Problem statement
Hunt through the entries for the word "premium" and copy each line in which it appears.

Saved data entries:

Segment Open

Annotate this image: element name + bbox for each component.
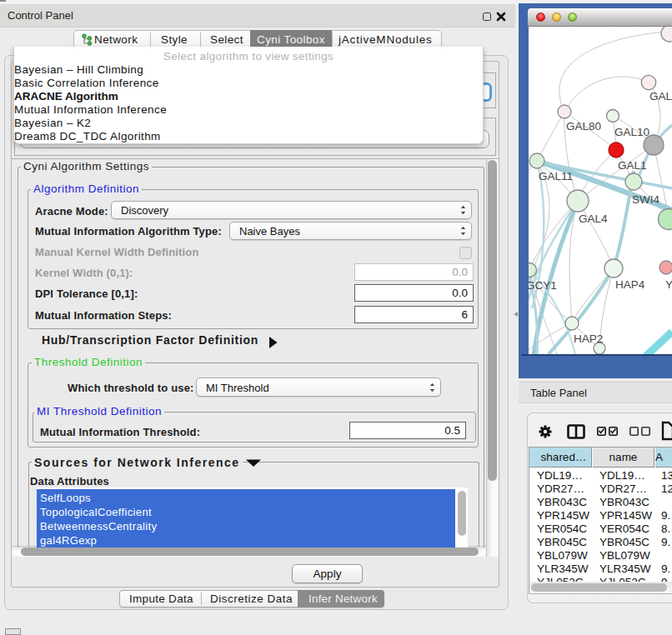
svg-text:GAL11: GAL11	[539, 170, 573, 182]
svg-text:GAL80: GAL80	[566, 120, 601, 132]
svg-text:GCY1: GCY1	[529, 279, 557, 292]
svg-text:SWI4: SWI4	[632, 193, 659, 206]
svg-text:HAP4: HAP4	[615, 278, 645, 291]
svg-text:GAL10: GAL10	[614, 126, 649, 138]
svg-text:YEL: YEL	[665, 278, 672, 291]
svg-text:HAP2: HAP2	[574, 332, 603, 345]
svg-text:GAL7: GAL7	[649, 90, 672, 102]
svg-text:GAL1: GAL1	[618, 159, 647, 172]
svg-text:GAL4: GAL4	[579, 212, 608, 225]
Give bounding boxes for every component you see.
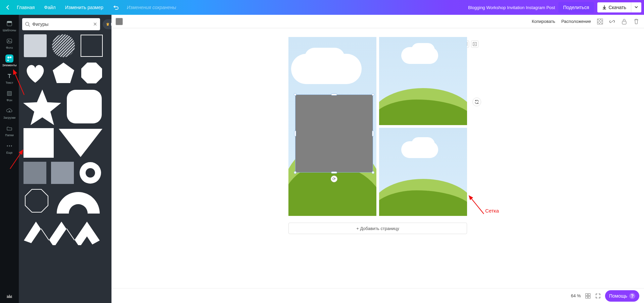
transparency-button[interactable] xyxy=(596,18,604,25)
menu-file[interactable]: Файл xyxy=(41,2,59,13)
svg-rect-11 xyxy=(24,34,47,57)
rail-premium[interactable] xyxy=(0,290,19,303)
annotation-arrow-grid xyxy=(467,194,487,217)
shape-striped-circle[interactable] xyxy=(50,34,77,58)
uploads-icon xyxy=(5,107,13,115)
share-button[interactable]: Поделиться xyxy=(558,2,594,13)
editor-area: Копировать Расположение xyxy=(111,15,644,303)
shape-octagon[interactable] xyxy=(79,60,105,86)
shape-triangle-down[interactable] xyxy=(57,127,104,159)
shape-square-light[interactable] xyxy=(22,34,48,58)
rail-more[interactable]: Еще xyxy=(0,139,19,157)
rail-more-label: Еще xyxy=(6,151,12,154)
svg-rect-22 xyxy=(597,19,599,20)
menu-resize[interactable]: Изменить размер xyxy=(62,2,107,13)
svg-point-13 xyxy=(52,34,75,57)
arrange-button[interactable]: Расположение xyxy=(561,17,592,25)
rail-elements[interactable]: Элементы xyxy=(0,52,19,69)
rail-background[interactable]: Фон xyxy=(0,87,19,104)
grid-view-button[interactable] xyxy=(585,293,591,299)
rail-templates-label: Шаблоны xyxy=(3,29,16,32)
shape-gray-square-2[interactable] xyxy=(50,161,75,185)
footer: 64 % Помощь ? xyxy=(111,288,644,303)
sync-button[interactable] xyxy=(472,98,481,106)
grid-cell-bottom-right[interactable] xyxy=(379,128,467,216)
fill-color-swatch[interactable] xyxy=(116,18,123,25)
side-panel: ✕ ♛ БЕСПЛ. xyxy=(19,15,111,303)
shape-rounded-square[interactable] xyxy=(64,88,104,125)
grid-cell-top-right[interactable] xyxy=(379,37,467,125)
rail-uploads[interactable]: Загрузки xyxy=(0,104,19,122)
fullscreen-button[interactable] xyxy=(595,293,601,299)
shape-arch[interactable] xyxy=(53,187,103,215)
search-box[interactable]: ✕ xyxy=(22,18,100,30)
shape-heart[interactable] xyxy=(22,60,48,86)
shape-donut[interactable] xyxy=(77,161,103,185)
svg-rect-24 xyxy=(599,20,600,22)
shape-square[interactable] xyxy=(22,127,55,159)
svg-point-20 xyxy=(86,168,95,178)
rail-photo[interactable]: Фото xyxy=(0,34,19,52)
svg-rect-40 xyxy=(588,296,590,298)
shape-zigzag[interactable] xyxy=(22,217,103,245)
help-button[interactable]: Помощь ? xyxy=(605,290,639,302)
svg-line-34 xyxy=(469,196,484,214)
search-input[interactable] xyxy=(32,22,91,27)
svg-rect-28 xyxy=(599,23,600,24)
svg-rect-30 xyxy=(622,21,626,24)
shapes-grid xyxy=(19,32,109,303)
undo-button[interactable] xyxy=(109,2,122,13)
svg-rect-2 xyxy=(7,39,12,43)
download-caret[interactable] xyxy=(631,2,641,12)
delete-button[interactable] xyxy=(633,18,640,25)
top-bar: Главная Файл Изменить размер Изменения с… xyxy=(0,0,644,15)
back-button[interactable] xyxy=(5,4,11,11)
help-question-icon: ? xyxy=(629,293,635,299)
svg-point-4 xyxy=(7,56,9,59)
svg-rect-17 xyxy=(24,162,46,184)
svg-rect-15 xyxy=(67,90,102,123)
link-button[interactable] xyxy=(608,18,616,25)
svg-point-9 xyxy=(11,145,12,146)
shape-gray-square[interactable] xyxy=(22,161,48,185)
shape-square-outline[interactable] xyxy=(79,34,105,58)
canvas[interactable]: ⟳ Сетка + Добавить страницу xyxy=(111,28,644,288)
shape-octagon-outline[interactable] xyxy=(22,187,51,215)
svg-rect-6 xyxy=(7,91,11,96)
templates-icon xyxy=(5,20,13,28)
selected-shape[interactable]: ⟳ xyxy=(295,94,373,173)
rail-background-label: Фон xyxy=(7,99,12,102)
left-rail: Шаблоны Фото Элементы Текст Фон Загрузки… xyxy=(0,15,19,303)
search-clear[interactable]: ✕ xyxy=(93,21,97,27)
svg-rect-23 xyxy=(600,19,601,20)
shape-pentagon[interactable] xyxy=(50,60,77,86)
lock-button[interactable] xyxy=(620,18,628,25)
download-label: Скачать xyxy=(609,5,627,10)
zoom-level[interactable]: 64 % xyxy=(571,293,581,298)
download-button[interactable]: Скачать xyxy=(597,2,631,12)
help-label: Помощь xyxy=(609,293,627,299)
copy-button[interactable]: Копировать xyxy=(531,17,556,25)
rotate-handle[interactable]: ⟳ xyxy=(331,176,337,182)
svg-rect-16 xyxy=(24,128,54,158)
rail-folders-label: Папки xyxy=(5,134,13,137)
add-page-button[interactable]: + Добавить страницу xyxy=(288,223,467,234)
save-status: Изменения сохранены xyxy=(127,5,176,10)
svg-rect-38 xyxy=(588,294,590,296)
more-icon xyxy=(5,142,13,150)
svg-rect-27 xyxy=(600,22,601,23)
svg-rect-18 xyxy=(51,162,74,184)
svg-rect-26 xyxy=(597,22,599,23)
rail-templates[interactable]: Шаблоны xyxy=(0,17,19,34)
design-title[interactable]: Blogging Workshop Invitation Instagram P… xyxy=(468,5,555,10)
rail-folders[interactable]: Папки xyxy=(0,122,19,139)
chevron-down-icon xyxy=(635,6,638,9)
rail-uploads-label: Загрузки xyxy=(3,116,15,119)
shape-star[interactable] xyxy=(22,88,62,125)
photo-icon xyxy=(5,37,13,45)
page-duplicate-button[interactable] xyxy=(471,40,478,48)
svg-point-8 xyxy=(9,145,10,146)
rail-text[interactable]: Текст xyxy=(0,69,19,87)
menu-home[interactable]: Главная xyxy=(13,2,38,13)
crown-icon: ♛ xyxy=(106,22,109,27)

Segment Closed
Segment Open

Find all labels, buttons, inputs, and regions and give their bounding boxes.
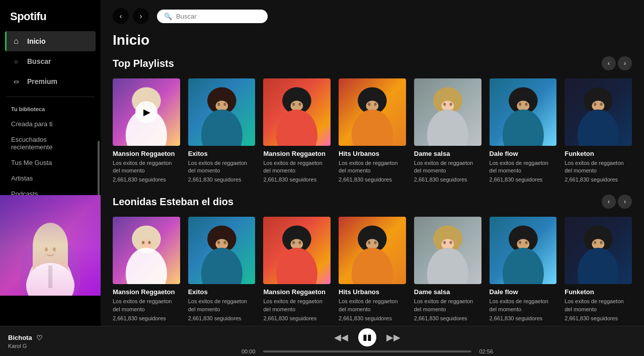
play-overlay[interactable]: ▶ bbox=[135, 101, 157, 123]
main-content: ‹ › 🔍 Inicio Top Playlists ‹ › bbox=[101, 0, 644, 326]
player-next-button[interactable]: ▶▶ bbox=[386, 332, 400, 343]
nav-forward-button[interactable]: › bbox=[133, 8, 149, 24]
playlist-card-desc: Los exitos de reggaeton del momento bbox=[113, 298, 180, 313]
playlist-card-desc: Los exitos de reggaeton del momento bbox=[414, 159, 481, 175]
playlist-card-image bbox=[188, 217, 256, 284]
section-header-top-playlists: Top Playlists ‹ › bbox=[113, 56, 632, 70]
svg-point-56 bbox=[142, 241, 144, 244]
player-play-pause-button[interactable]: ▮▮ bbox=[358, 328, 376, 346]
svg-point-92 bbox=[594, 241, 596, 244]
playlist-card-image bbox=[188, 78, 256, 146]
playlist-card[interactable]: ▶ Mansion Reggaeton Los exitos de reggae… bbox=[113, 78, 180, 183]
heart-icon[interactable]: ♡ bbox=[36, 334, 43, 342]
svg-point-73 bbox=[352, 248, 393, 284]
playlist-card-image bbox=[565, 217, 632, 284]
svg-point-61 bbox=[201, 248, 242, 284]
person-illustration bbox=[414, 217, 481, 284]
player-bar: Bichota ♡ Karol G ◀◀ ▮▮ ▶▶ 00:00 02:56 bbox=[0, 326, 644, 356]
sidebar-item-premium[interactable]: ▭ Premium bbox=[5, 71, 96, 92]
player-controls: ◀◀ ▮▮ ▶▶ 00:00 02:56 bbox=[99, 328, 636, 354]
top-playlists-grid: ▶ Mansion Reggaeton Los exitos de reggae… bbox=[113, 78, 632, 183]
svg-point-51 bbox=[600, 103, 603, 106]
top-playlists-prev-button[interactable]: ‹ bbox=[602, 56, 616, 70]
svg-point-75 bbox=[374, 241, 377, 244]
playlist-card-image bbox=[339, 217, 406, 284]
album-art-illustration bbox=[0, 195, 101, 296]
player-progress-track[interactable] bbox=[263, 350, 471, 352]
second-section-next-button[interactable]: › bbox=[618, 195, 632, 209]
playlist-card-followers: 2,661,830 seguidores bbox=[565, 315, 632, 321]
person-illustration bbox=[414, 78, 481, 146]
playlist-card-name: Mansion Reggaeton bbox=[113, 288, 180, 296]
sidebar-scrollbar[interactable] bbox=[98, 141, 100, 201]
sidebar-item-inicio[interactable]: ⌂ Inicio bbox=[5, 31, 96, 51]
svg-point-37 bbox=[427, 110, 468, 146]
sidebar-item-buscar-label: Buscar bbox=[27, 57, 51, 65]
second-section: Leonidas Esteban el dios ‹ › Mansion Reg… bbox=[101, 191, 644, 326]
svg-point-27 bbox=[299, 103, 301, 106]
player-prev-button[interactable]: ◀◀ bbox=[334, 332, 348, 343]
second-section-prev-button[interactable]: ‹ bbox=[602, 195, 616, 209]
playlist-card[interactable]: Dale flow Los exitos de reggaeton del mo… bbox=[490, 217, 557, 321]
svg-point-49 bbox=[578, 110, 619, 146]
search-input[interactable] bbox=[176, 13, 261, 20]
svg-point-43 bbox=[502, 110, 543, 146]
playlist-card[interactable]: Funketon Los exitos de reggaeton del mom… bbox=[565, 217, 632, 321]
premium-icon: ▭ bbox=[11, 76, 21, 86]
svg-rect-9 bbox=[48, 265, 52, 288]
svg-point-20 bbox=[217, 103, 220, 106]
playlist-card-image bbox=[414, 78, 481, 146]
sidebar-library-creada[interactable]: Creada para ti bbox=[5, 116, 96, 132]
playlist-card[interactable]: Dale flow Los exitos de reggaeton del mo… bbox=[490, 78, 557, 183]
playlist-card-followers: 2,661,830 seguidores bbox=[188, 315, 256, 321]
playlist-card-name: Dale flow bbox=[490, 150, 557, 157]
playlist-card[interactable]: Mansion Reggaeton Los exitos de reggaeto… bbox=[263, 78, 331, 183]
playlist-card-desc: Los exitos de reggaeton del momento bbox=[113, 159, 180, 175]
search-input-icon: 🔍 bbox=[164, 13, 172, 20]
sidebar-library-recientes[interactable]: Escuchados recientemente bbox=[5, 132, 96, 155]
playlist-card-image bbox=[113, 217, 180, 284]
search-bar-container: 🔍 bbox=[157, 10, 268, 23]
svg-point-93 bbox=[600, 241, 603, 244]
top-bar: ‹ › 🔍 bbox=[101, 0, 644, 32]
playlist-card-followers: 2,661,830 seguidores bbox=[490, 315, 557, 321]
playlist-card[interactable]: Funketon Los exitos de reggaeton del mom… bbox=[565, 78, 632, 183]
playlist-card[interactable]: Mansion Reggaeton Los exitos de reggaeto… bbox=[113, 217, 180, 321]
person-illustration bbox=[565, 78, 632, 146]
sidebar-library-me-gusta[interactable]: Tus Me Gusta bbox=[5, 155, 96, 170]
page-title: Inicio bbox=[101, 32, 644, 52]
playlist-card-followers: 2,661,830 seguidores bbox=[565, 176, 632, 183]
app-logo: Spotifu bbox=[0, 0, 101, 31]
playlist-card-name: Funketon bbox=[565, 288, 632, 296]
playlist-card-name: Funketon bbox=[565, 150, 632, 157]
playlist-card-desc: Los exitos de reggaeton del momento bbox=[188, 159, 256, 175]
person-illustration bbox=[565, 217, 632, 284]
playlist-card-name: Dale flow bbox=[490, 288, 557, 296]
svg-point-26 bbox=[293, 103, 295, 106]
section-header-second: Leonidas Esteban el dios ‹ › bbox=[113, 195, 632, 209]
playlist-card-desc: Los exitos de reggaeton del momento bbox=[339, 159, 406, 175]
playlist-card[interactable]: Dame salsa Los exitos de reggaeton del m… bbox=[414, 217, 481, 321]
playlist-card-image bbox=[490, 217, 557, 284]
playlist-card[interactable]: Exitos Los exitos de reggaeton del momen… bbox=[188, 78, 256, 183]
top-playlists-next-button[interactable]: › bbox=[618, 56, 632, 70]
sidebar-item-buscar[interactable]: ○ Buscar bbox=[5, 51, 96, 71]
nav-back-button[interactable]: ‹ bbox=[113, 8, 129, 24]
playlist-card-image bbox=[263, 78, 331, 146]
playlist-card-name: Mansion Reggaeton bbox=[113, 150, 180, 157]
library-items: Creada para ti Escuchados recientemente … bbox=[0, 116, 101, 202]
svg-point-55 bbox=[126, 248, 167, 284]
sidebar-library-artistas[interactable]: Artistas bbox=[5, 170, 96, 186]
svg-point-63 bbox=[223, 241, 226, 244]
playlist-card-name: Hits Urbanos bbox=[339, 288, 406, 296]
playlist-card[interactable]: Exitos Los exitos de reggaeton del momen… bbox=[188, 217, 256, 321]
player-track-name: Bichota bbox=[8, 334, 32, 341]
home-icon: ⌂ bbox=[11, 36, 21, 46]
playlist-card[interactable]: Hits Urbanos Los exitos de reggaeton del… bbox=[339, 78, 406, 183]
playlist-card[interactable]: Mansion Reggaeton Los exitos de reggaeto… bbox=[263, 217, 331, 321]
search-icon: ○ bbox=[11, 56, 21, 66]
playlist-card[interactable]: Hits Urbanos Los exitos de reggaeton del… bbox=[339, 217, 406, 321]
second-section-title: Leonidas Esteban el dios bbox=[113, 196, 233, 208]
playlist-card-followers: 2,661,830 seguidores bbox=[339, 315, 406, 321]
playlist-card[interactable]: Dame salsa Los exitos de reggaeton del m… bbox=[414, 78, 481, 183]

Segment Closed
Segment Open

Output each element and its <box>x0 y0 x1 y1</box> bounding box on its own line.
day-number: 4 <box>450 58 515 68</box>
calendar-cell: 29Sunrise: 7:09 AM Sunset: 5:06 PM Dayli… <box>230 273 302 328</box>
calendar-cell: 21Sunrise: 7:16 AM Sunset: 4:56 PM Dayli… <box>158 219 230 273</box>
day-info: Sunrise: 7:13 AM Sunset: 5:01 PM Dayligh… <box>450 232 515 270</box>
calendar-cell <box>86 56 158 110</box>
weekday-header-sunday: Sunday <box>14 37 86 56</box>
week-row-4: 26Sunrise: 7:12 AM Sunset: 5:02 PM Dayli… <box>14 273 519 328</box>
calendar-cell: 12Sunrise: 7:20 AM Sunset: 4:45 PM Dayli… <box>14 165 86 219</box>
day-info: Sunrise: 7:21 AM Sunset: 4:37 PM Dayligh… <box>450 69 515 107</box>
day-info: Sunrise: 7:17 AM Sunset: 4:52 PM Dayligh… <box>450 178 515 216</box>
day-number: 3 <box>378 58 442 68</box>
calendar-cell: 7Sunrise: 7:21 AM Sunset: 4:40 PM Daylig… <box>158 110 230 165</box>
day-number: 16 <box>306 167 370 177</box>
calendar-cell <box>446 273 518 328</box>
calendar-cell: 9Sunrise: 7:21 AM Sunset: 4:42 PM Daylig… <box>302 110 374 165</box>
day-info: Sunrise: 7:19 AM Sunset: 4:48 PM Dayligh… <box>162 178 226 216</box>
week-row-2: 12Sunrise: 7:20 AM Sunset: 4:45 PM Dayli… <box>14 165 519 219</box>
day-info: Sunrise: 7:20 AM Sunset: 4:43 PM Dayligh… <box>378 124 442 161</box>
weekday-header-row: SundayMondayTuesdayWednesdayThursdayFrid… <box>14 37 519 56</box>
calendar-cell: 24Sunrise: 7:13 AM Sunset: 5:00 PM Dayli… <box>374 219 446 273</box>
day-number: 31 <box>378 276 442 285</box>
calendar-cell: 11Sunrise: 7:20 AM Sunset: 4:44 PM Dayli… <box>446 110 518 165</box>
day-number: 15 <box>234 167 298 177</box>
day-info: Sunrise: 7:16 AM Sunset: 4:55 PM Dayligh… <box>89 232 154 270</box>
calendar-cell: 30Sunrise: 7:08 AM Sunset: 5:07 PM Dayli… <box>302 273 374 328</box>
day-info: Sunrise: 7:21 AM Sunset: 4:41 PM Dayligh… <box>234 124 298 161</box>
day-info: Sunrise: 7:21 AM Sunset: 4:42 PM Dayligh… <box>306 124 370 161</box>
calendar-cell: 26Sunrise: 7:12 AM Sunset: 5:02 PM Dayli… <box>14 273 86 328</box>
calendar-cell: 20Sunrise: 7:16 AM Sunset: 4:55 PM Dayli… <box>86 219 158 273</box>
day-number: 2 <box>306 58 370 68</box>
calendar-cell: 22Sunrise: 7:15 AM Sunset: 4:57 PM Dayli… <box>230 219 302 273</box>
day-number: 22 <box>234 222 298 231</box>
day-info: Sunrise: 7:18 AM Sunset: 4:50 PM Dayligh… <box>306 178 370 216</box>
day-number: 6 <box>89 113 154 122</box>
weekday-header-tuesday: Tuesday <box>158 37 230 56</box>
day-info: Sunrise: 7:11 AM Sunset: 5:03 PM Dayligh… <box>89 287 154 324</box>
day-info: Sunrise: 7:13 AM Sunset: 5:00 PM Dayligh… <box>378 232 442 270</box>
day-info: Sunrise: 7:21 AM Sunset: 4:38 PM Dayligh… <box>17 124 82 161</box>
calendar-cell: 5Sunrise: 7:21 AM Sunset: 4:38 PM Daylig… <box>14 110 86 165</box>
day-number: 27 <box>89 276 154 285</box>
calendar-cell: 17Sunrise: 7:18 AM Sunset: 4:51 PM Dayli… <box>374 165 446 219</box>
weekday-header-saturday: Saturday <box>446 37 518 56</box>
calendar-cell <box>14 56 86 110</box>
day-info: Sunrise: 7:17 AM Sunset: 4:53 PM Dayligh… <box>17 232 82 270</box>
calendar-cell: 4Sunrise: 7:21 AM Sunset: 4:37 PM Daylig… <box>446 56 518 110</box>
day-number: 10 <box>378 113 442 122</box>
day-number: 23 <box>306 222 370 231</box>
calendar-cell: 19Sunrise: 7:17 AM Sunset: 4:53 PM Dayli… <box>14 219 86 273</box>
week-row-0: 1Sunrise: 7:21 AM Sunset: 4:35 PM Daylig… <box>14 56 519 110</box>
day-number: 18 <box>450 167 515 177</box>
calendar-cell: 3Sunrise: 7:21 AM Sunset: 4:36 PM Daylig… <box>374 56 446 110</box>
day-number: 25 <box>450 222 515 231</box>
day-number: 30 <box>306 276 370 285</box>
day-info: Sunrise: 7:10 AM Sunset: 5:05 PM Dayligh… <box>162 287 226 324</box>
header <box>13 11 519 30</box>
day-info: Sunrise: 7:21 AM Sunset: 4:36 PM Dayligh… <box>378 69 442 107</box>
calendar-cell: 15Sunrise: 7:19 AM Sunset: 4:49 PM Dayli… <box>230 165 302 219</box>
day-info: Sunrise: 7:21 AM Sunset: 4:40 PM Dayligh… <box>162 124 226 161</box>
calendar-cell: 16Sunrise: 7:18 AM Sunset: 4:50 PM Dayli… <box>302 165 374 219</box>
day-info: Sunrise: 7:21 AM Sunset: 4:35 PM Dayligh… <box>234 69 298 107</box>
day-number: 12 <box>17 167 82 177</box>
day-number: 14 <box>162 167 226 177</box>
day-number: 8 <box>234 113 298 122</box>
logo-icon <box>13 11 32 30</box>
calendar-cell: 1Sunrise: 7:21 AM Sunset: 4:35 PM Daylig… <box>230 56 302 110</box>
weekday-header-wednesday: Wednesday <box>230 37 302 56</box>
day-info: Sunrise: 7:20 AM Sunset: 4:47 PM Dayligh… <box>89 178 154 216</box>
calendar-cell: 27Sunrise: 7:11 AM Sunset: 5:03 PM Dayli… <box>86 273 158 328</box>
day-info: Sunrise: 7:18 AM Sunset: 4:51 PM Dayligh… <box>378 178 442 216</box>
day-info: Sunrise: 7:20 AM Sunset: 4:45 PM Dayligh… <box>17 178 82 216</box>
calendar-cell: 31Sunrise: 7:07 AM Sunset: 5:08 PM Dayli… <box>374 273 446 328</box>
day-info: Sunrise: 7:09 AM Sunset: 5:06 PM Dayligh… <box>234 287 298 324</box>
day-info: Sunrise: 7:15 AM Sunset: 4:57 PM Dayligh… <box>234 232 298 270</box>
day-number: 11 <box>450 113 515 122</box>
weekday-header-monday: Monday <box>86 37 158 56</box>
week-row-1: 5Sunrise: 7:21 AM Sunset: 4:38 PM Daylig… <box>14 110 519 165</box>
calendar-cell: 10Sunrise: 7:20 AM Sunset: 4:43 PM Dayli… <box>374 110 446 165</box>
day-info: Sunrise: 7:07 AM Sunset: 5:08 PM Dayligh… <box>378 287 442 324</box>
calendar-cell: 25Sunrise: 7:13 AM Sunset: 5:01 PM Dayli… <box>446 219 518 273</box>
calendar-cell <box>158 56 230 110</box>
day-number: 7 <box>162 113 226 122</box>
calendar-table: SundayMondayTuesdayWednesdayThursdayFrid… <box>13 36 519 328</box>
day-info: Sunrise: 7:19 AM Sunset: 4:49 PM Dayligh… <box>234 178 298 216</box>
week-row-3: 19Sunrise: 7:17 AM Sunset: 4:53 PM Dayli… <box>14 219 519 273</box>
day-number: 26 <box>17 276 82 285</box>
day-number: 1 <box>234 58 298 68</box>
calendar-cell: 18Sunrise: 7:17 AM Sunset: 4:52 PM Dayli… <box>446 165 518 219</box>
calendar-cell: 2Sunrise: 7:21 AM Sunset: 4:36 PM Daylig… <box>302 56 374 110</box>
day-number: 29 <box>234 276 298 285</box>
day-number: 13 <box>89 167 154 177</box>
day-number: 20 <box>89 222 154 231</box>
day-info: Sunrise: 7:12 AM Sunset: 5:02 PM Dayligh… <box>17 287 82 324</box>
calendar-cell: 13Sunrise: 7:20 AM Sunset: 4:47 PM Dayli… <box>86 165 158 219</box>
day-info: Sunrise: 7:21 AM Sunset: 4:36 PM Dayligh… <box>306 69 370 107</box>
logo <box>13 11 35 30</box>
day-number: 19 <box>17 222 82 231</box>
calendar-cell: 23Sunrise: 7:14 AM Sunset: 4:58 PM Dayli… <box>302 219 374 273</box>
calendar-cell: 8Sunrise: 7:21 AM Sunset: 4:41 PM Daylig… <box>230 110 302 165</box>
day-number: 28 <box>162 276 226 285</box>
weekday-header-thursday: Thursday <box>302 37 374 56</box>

Segment Closed

Exercise answer
rail-premium[interactable] xyxy=(0,290,19,303)
sidebar-item-premium[interactable]: ▭ Premium bbox=[5, 71, 96, 92]
premium-icon: ▭ bbox=[11, 76, 21, 86]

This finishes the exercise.